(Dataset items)
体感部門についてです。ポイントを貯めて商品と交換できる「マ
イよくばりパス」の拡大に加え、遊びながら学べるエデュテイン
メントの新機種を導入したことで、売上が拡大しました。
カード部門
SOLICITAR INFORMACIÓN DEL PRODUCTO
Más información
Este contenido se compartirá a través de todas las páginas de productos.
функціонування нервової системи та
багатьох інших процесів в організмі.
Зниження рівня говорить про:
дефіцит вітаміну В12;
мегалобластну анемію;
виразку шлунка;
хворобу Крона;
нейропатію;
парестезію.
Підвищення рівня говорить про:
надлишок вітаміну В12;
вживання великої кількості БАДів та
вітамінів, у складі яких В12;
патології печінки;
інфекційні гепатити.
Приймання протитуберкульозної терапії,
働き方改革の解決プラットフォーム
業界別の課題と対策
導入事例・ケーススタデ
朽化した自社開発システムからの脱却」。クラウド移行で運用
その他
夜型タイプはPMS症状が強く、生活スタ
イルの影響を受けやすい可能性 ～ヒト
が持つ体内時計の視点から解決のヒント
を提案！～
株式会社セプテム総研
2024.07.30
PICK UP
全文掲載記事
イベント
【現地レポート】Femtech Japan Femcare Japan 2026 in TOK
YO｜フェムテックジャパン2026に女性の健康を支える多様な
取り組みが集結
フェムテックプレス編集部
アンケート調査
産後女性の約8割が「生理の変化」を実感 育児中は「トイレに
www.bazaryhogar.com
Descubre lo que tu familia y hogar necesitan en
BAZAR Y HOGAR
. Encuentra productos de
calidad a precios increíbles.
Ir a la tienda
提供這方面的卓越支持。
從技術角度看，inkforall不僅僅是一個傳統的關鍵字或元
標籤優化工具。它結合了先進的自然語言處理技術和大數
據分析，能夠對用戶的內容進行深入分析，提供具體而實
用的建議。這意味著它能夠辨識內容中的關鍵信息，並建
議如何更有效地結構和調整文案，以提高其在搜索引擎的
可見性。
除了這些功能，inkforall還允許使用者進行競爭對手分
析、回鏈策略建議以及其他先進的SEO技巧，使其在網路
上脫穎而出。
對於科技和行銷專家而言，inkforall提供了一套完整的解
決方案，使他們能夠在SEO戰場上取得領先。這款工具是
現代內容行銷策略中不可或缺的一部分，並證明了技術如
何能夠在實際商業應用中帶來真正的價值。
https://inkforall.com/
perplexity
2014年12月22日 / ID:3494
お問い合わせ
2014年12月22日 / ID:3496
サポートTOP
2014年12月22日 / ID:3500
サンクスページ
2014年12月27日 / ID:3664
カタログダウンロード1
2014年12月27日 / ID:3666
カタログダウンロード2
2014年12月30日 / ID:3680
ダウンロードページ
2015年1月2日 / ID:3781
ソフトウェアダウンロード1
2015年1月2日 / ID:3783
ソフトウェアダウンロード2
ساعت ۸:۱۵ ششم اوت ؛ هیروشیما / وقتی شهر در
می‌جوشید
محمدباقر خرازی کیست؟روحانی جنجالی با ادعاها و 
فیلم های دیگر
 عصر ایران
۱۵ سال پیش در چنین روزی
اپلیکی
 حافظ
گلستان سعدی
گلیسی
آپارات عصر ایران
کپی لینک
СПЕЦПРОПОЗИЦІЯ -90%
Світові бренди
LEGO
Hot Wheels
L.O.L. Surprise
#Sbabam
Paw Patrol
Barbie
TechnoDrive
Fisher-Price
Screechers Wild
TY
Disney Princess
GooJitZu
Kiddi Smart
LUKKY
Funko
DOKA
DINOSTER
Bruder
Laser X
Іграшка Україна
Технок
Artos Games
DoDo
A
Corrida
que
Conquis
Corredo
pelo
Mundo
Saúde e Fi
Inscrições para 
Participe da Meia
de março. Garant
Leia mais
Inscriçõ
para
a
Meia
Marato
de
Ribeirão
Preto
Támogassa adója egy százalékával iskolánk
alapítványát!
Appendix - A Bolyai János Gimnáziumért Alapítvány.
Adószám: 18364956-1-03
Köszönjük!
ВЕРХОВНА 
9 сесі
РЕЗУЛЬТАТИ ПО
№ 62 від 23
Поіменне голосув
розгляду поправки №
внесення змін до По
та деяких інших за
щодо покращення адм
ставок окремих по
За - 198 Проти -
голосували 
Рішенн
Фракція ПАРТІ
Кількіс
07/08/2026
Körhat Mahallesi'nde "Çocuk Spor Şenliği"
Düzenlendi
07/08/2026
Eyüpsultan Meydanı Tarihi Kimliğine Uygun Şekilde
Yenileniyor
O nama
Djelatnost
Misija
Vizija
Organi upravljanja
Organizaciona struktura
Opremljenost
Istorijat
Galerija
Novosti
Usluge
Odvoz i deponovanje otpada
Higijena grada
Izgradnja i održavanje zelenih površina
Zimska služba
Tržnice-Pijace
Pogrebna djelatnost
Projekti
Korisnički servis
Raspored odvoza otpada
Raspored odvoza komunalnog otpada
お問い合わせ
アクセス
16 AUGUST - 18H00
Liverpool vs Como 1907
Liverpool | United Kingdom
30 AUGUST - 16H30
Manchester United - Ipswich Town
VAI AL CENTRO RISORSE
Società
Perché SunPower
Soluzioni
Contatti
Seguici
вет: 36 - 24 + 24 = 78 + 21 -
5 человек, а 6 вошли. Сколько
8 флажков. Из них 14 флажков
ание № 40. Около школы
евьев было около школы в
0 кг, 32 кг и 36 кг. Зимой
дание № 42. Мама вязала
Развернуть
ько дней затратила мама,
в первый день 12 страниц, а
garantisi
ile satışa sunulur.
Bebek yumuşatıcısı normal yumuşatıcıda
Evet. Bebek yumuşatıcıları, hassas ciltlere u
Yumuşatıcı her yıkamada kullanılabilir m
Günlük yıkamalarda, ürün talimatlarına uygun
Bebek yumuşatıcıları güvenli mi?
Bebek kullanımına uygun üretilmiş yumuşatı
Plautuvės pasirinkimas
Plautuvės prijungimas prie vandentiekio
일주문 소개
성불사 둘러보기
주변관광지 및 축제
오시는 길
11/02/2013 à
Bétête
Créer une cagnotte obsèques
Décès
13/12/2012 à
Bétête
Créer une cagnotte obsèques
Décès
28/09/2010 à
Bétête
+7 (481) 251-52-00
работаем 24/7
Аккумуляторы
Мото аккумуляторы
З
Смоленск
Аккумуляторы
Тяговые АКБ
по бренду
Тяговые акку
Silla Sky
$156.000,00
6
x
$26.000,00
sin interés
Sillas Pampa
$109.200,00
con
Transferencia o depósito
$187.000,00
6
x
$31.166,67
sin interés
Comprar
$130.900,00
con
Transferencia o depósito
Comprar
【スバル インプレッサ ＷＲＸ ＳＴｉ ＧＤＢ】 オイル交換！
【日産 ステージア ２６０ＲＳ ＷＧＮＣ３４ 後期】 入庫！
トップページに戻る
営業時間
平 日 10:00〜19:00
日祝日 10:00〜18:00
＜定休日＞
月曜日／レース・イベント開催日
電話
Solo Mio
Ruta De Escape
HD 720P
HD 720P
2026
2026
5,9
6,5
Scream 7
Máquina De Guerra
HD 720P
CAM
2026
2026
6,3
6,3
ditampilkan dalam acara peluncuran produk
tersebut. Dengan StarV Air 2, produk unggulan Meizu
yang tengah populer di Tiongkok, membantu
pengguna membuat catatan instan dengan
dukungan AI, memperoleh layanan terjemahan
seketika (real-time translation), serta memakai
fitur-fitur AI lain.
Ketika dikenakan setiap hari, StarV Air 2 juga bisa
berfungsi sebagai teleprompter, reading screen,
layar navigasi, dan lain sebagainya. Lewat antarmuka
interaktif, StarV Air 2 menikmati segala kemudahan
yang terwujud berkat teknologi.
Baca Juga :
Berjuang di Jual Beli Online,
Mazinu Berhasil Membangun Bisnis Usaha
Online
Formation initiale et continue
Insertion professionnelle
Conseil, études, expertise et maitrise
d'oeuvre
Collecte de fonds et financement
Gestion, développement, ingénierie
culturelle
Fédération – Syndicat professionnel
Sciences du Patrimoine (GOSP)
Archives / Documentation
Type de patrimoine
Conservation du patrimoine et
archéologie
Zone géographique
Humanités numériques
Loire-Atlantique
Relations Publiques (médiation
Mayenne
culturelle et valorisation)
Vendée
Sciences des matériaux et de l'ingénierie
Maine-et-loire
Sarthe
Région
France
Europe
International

*Work instruction*.
All lines in the entries above that hold the word "рівня" need to be copied.

*Solution for this exercise*.
Зниження рівня говорить про:
Підвищення рівня говорить про:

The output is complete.